> [Your instructions]
If an entry holds a picture, drop the picture but restate the entry word for word.

> [Supplied information]
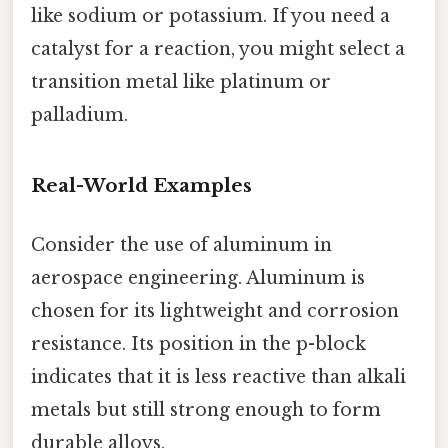
like sodium or potassium. If you need a
catalyst for a reaction, you might select a
transition metal like platinum or
palladium.
Real-World Examples
Consider the use of aluminum in
aerospace engineering. Aluminum is
chosen for its lightweight and corrosion
resistance. Its position in the p-block
indicates that it is less reactive than alkali
metals but still strong enough to form
durable alloys.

> [Result of the task]
like sodium or potassium. If you need a
catalyst for a reaction, you might select a
transition metal like platinum or
palladium.
Real-World Examples
Consider the use of aluminum in
aerospace engineering. Aluminum is
chosen for its lightweight and corrosion
resistance. Its position in the p-block
indicates that it is less reactive than alkali
metals but still strong enough to form
durable alloys.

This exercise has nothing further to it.